→ Exercise prompt
Copy the entries below word for word, minus the pictures.
--- Task data ---
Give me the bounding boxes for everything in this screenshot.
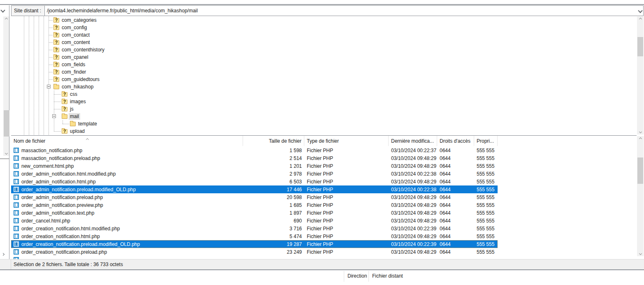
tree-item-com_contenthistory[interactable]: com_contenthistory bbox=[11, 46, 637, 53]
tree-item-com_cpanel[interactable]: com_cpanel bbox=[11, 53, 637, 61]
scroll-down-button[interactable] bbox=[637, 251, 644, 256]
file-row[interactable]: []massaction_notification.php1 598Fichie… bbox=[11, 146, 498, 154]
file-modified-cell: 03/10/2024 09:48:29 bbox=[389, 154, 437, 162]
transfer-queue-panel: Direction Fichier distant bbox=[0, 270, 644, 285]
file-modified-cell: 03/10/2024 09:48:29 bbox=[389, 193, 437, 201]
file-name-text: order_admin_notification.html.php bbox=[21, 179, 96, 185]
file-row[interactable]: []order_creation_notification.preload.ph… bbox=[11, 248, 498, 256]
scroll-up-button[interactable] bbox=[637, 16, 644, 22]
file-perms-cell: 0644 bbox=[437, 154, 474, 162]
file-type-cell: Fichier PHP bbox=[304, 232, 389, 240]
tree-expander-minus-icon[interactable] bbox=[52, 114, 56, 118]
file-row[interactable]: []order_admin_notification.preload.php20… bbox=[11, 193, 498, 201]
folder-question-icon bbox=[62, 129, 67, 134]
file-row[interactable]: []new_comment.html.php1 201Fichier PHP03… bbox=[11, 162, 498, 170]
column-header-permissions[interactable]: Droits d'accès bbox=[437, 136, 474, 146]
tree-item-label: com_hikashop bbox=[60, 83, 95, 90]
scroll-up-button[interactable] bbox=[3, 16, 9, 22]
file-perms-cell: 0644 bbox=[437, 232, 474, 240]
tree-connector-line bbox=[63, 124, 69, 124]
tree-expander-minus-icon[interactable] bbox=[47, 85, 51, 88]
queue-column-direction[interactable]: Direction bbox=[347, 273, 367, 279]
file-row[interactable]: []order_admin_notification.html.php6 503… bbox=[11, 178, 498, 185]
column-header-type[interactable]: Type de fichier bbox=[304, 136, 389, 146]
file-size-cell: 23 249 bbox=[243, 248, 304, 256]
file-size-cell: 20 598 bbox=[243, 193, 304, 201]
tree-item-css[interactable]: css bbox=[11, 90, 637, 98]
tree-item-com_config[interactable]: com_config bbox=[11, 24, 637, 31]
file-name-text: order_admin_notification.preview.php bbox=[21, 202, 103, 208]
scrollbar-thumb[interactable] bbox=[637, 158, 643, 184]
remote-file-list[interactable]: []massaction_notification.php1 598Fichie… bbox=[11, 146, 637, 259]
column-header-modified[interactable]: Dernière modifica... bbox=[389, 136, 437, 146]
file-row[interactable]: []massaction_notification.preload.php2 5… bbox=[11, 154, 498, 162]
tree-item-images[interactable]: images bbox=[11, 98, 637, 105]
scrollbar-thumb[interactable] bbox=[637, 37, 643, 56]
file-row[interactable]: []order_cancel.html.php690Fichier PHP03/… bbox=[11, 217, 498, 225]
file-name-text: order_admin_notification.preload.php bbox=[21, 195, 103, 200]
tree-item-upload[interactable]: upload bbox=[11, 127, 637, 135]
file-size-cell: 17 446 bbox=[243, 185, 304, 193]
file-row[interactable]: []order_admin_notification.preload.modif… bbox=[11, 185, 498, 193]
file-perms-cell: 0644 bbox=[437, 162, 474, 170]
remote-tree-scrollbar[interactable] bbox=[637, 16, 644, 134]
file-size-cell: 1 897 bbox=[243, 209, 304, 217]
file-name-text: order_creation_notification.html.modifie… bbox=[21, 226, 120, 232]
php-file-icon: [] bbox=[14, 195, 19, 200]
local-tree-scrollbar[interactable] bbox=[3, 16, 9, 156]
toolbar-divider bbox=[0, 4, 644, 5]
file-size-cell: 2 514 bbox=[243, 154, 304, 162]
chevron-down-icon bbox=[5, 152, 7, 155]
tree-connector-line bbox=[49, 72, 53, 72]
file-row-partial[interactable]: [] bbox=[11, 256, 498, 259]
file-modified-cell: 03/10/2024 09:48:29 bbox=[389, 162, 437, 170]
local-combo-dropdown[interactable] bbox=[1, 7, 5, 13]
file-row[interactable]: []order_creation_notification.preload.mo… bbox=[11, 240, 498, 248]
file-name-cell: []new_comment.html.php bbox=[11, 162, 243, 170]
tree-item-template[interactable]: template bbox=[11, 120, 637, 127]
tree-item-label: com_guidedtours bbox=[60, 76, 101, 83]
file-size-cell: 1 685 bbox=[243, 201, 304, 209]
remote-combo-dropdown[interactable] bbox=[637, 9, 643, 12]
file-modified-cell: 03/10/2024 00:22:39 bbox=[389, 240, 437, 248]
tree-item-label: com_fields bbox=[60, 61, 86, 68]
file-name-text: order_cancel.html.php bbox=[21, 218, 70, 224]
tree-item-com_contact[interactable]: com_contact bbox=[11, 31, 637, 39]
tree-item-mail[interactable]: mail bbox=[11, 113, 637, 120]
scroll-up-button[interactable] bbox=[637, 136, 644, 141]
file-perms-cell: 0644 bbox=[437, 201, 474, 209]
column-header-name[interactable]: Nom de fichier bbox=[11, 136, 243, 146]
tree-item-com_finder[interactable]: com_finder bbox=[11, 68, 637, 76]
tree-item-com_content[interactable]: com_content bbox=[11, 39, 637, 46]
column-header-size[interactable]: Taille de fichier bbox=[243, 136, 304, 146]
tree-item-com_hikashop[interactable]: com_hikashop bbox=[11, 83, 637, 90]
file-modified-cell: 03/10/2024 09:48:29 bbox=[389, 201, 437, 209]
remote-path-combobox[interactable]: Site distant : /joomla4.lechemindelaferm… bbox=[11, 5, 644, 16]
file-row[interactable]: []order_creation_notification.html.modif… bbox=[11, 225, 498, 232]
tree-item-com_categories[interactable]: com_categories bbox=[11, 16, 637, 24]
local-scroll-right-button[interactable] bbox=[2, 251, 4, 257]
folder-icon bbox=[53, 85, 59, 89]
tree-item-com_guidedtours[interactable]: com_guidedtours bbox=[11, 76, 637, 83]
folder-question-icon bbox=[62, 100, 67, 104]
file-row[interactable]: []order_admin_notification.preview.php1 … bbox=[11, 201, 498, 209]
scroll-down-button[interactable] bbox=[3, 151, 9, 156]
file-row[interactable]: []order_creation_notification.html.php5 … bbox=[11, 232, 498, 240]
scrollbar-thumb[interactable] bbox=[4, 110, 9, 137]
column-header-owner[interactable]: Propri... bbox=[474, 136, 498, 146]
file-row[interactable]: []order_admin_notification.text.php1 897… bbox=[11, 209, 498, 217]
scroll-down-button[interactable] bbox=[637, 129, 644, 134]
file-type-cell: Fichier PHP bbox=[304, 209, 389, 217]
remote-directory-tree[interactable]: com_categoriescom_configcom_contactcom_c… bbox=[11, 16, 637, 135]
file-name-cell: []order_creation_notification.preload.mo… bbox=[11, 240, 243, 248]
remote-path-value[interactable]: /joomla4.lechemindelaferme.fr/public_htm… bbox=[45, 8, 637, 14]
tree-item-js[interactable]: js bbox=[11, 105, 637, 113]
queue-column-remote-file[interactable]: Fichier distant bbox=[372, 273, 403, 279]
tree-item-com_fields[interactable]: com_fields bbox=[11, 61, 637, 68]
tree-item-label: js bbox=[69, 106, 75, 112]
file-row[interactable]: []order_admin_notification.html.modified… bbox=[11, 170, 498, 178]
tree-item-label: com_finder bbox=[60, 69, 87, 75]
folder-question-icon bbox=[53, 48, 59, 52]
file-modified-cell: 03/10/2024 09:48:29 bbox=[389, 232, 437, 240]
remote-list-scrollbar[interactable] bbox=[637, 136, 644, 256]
---
→ Written answer
Give me the bounding boxes for everything in this screenshot.
tree-item-com_contenthistory[interactable]: com_contenthistory bbox=[11, 46, 637, 53]
tree-item-com_cpanel[interactable]: com_cpanel bbox=[11, 53, 637, 61]
scroll-down-button[interactable] bbox=[637, 251, 644, 256]
file-row[interactable]: []massaction_notification.php1 598Fichie… bbox=[11, 146, 498, 154]
file-modified-cell: 03/10/2024 09:48:29 bbox=[389, 154, 437, 162]
transfer-queue-panel: Direction Fichier distant bbox=[0, 270, 644, 285]
file-modified-cell: 03/10/2024 09:48:29 bbox=[389, 193, 437, 201]
file-name-text: order_admin_notification.html.php bbox=[21, 179, 96, 185]
file-row[interactable]: []order_creation_notification.preload.ph… bbox=[11, 248, 498, 256]
scroll-up-button[interactable] bbox=[637, 16, 644, 22]
file-perms-cell: 0644 bbox=[437, 154, 474, 162]
file-type-cell: Fichier PHP bbox=[304, 232, 389, 240]
tree-expander-minus-icon[interactable] bbox=[52, 114, 56, 118]
file-row[interactable]: []order_admin_notification.preload.php20… bbox=[11, 193, 498, 201]
folder-question-icon bbox=[62, 129, 67, 134]
file-row[interactable]: []new_comment.html.php1 201Fichier PHP03… bbox=[11, 162, 498, 170]
column-header-permissions[interactable]: Droits d'accès bbox=[437, 136, 474, 146]
tree-item-label: com_hikashop bbox=[60, 83, 95, 90]
scroll-up-button[interactable] bbox=[3, 16, 9, 22]
file-perms-cell: 0644 bbox=[437, 232, 474, 240]
tree-connector-line bbox=[63, 124, 69, 124]
tree-expander-minus-icon[interactable] bbox=[47, 85, 51, 88]
queue-column-direction[interactable]: Direction bbox=[347, 273, 367, 279]
file-row[interactable]: []order_admin_notification.html.php6 503… bbox=[11, 178, 498, 185]
column-header-type[interactable]: Type de fichier bbox=[304, 136, 389, 146]
file-size-cell: 23 249 bbox=[243, 248, 304, 256]
file-size-cell: 20 598 bbox=[243, 193, 304, 201]
tree-item-css[interactable]: css bbox=[11, 90, 637, 98]
tree-item-com_config[interactable]: com_config bbox=[11, 24, 637, 31]
file-name-text: order_admin_notification.preview.php bbox=[21, 202, 103, 208]
scrollbar-thumb[interactable] bbox=[637, 158, 643, 184]
remote-file-list[interactable]: []massaction_notification.php1 598Fichie… bbox=[11, 146, 637, 259]
column-header-modified[interactable]: Dernière modifica... bbox=[389, 136, 437, 146]
file-row[interactable]: []massaction_notification.preload.php2 5… bbox=[11, 154, 498, 162]
tree-item-images[interactable]: images bbox=[11, 98, 637, 105]
scrollbar-thumb[interactable] bbox=[637, 37, 643, 56]
file-row[interactable]: []order_cancel.html.php690Fichier PHP03/… bbox=[11, 217, 498, 225]
file-name-text: order_admin_notification.preload.php bbox=[21, 195, 103, 200]
tree-item-upload[interactable]: upload bbox=[11, 127, 637, 135]
file-size-cell: 17 446 bbox=[243, 185, 304, 193]
file-row[interactable]: []order_admin_notification.preload.modif… bbox=[11, 185, 498, 193]
file-perms-cell: 0644 bbox=[437, 162, 474, 170]
remote-tree-scrollbar[interactable] bbox=[637, 16, 644, 134]
file-size-cell: 1 897 bbox=[243, 209, 304, 217]
file-name-text: order_creation_notification.html.modifie… bbox=[21, 226, 120, 232]
php-file-icon: [] bbox=[14, 195, 19, 200]
local-tree-scrollbar[interactable] bbox=[3, 16, 9, 156]
toolbar-divider bbox=[0, 4, 644, 5]
file-size-cell: 2 514 bbox=[243, 154, 304, 162]
chevron-down-icon bbox=[5, 152, 7, 155]
tree-connector-line bbox=[49, 72, 53, 72]
file-row-partial[interactable]: [] bbox=[11, 256, 498, 259]
file-modified-cell: 03/10/2024 09:48:29 bbox=[389, 162, 437, 170]
local-combo-dropdown[interactable] bbox=[1, 7, 5, 13]
file-row[interactable]: []order_creation_notification.preload.mo… bbox=[11, 240, 498, 248]
file-name-cell: []new_comment.html.php bbox=[11, 162, 243, 170]
tree-item-template[interactable]: template bbox=[11, 120, 637, 127]
tree-item-label: com_guidedtours bbox=[60, 76, 101, 83]
file-size-cell: 1 685 bbox=[243, 201, 304, 209]
remote-combo-dropdown[interactable] bbox=[637, 9, 643, 12]
file-modified-cell: 03/10/2024 00:22:39 bbox=[389, 240, 437, 248]
tree-item-label: com_fields bbox=[60, 61, 86, 68]
file-name-text: order_cancel.html.php bbox=[21, 218, 70, 224]
tree-item-com_contact[interactable]: com_contact bbox=[11, 31, 637, 39]
tree-item-mail[interactable]: mail bbox=[11, 113, 637, 120]
scroll-up-button[interactable] bbox=[637, 136, 644, 141]
file-perms-cell: 0644 bbox=[437, 201, 474, 209]
column-header-name[interactable]: Nom de fichier bbox=[11, 136, 243, 146]
tree-item-com_finder[interactable]: com_finder bbox=[11, 68, 637, 76]
tree-item-com_content[interactable]: com_content bbox=[11, 39, 637, 46]
column-header-size[interactable]: Taille de fichier bbox=[243, 136, 304, 146]
tree-item-com_hikashop[interactable]: com_hikashop bbox=[11, 83, 637, 90]
file-modified-cell: 03/10/2024 09:48:29 bbox=[389, 201, 437, 209]
remote-path-combobox[interactable]: Site distant : /joomla4.lechemindelaferm… bbox=[11, 5, 644, 16]
file-row[interactable]: []order_creation_notification.html.modif… bbox=[11, 225, 498, 232]
tree-item-com_categories[interactable]: com_categories bbox=[11, 16, 637, 24]
local-scroll-right-button[interactable] bbox=[2, 251, 4, 257]
folder-icon bbox=[53, 85, 59, 89]
tree-item-com_guidedtours[interactable]: com_guidedtours bbox=[11, 76, 637, 83]
folder-question-icon bbox=[62, 100, 67, 104]
file-row[interactable]: []order_admin_notification.preview.php1 … bbox=[11, 201, 498, 209]
scroll-down-button[interactable] bbox=[3, 151, 9, 156]
file-row[interactable]: []order_creation_notification.html.php5 … bbox=[11, 232, 498, 240]
scrollbar-thumb[interactable] bbox=[4, 110, 9, 137]
column-header-owner[interactable]: Propri... bbox=[474, 136, 498, 146]
file-row[interactable]: []order_admin_notification.text.php1 897… bbox=[11, 209, 498, 217]
scroll-down-button[interactable] bbox=[637, 129, 644, 134]
file-type-cell: Fichier PHP bbox=[304, 209, 389, 217]
remote-directory-tree[interactable]: com_categoriescom_configcom_contactcom_c… bbox=[11, 16, 637, 135]
file-name-cell: []order_creation_notification.preload.mo… bbox=[11, 240, 243, 248]
remote-path-value[interactable]: /joomla4.lechemindelaferme.fr/public_htm… bbox=[45, 8, 637, 14]
tree-item-js[interactable]: js bbox=[11, 105, 637, 113]
queue-column-remote-file[interactable]: Fichier distant bbox=[372, 273, 403, 279]
tree-item-com_fields[interactable]: com_fields bbox=[11, 61, 637, 68]
tree-item-label: js bbox=[69, 106, 75, 112]
file-row[interactable]: []order_admin_notification.html.modified… bbox=[11, 170, 498, 178]
tree-item-label: com_finder bbox=[60, 69, 87, 75]
folder-question-icon bbox=[53, 48, 59, 52]
file-modified-cell: 03/10/2024 09:48:29 bbox=[389, 232, 437, 240]
remote-list-scrollbar[interactable] bbox=[637, 136, 644, 256]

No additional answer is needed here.